Break of Day
translated from French by Enid Mcleod
I found this book both beautiful and uplifting, and painstakingly slow and even dull. Which is probably why I had started and abandoned it once before. I’m glad I gave it another go.
I suppose you could call this novel a lightly fictionalised autobiography, and it may even have been the inspiration for so many books since written in that vein – half of Amélie Nothomb’s works, for example. Its ageing heroine, Colette, is spending a summer in her beloved Provence. She is alone but for a coterie of pets and, though she has endless company from friends old and new, she feels strongly that the time has come to learn how to be on her own, how to live without love.
The novel is partly addressed to, and partly about, her mother Sido. Colette quotes from her mother’s letters and realises with pride how much she has come to be like her. But mostly it is a musing on her own life, her love of nature and her thoughts on love. Her lofty aim to no longer depend on a man for happiness is complicated by the presence of Valère Vial, a younger man whose company she enjoys but who she frets does not belong in her story.
The prose is beautiful but rambling. The blurb calls it a prose poem and that’s pretty apt. If you can accept that for pages at a time nothing will happen, or her meaning will not be clear, then you can just wallow in the language and enjoy a master at work:
“The open windows let in the smell of the melon rinds floating on the water of the port; between two parts of a tango, a long sigh announced that a wave, born far out at sea, had just died within a few paces of us.”

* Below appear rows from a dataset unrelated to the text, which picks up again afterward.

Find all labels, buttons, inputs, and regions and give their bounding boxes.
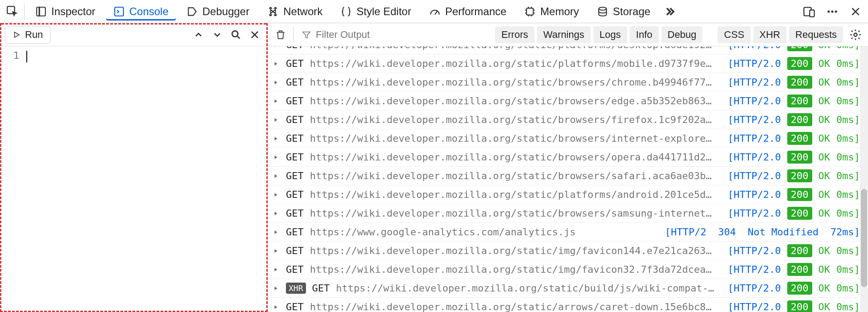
status-text: OK <box>818 133 831 144</box>
expand-caret-icon[interactable] <box>272 98 280 104</box>
log-rows-scroll[interactable]: GEThttps://wiki.developer.mozilla.org/st… <box>268 46 868 312</box>
separator <box>293 27 293 43</box>
log-row[interactable]: GEThttps://www.google-analytics.com/anal… <box>268 223 868 242</box>
request-url: https://wiki.developer.mozilla.org/stati… <box>310 245 722 256</box>
status-code-badge: 200 <box>787 94 812 107</box>
filter-info[interactable]: Info <box>630 26 659 43</box>
close-editor-button[interactable] <box>247 27 263 43</box>
status-text: OK <box>818 46 831 50</box>
filter-css[interactable]: CSS <box>718 26 750 43</box>
request-url: https://wiki.developer.mozilla.org/stati… <box>310 95 722 107</box>
log-row[interactable]: XHRGEThttps://wiki.developer.mozilla.org… <box>268 279 868 298</box>
expand-caret-icon[interactable] <box>272 267 280 273</box>
log-row[interactable]: GEThttps://wiki.developer.mozilla.org/st… <box>268 260 868 279</box>
expand-caret-icon[interactable] <box>272 304 280 310</box>
clear-console-button[interactable] <box>273 27 289 43</box>
scrollbar-thumb[interactable] <box>861 189 867 287</box>
response-time: 0ms] <box>836 283 860 294</box>
pick-element-button[interactable] <box>4 4 21 20</box>
expand-caret-icon[interactable] <box>272 117 280 123</box>
run-button[interactable]: Run <box>5 26 50 44</box>
response-time: 0ms] <box>836 245 860 256</box>
expand-caret-icon[interactable] <box>272 192 280 198</box>
close-devtools-button[interactable] <box>847 4 864 20</box>
log-row[interactable]: GEThttps://wiki.developer.mozilla.org/st… <box>268 73 868 92</box>
tab-performance[interactable]: Performance <box>422 3 513 21</box>
tab-label: Memory <box>540 5 579 18</box>
log-row[interactable]: GEThttps://wiki.developer.mozilla.org/st… <box>268 242 868 260</box>
request-url: https://wiki.developer.mozilla.org/stati… <box>310 264 722 275</box>
tab-memory[interactable]: Memory <box>517 3 586 21</box>
http-protocol: [HTTP/2.0 <box>728 58 781 69</box>
tab-storage[interactable]: Storage <box>590 3 657 21</box>
request-url: https://www.google-analytics.com/analyti… <box>310 226 659 238</box>
expand-caret-icon[interactable] <box>272 285 280 291</box>
status-text: OK <box>818 114 831 125</box>
tab-label: Inspector <box>51 5 95 18</box>
expand-caret-icon[interactable] <box>272 248 280 254</box>
filter-warnings[interactable]: Warnings <box>537 26 591 43</box>
http-protocol: [HTTP/2.0 <box>728 245 781 256</box>
expand-caret-icon[interactable] <box>272 46 280 48</box>
console-settings-button[interactable] <box>847 27 864 43</box>
tab-inspector[interactable]: Inspector <box>28 3 103 21</box>
status-code-badge: 200 <box>787 57 812 70</box>
expand-caret-icon[interactable] <box>272 154 280 160</box>
overflow-tabs-button[interactable] <box>661 4 677 20</box>
vertical-scrollbar[interactable] <box>860 46 868 312</box>
line-number: 1 <box>1 50 19 61</box>
response-time: 0ms] <box>836 189 860 200</box>
http-method: GET <box>286 301 304 312</box>
expand-caret-icon[interactable] <box>272 135 280 142</box>
filter-debug[interactable]: Debug <box>661 26 703 43</box>
console-icon <box>113 6 125 17</box>
http-method: GET <box>286 95 304 107</box>
code-input[interactable] <box>24 46 266 311</box>
filter-requests[interactable]: Requests <box>789 26 843 43</box>
log-row[interactable]: GEThttps://wiki.developer.mozilla.org/st… <box>268 129 868 148</box>
filter-chip-group-net: CSS XHR Requests <box>718 26 843 43</box>
expand-caret-icon[interactable] <box>272 61 280 67</box>
http-method: GET <box>286 226 304 238</box>
status-text: OK <box>818 170 831 181</box>
status-code-badge: 200 <box>787 207 812 220</box>
log-row[interactable]: GEThttps://wiki.developer.mozilla.org/st… <box>268 298 868 312</box>
http-method: GET <box>286 208 304 219</box>
expand-caret-icon[interactable] <box>272 173 280 179</box>
filter-errors[interactable]: Errors <box>495 26 534 43</box>
history-prev-button[interactable] <box>190 27 207 43</box>
log-row[interactable]: GEThttps://wiki.developer.mozilla.org/st… <box>268 54 868 73</box>
svg-point-10 <box>835 10 837 12</box>
tab-debugger[interactable]: Debugger <box>179 3 256 21</box>
tab-style-editor[interactable]: Style Editor <box>333 3 418 21</box>
status-code-badge: 200 <box>787 300 812 312</box>
log-row[interactable]: GEThttps://wiki.developer.mozilla.org/st… <box>268 204 868 223</box>
http-protocol: [HTTP/2.0 <box>728 46 781 50</box>
response-time: 0ms] <box>836 208 860 219</box>
log-row[interactable]: GEThttps://wiki.developer.mozilla.org/st… <box>268 92 868 111</box>
http-protocol: [HTTP/2.0 <box>728 301 781 312</box>
expand-caret-icon[interactable] <box>272 229 280 235</box>
request-url: https://wiki.developer.mozilla.org/stati… <box>310 301 722 312</box>
reverse-search-button[interactable] <box>228 27 244 43</box>
filter-logs[interactable]: Logs <box>593 26 627 43</box>
tab-network[interactable]: Network <box>260 3 330 21</box>
request-url: https://wiki.developer.mozilla.org/stati… <box>310 152 722 163</box>
log-row[interactable]: GEThttps://wiki.developer.mozilla.org/st… <box>268 111 868 129</box>
http-protocol: [HTTP/2.0 <box>728 77 781 88</box>
responsive-mode-button[interactable] <box>801 4 817 20</box>
expand-caret-icon[interactable] <box>272 79 280 86</box>
tab-console[interactable]: Console <box>106 3 176 21</box>
log-row[interactable]: GEThttps://wiki.developer.mozilla.org/st… <box>268 148 868 167</box>
expand-caret-icon[interactable] <box>272 210 280 217</box>
meatball-menu-button[interactable] <box>824 4 840 20</box>
log-row[interactable]: GEThttps://wiki.developer.mozilla.org/st… <box>268 167 868 185</box>
filter-output-input[interactable]: Filter Output <box>298 29 491 41</box>
line-gutter: 1 <box>1 46 24 311</box>
filter-xhr[interactable]: XHR <box>753 26 786 43</box>
request-url: https://wiki.developer.mozilla.org/stati… <box>310 46 722 50</box>
response-time: 0ms] <box>836 46 860 50</box>
log-row[interactable]: GEThttps://wiki.developer.mozilla.org/st… <box>268 46 868 54</box>
history-next-button[interactable] <box>209 27 225 43</box>
log-row[interactable]: GEThttps://wiki.developer.mozilla.org/st… <box>268 185 868 204</box>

The title refers to her ongoing battle with sleep and her love of the dawn. A lot of the book is set in the middle of the night or in the early hours of the morning, with Colette perusing life in an overtired state, hoping to see the new day begin before sleep finally comes. It could be the most lyrical autobiography I have read, except that she adds the lines:
“Are you imagining, as you read me, that I am portraying myself? Have patience: this is merely my model.”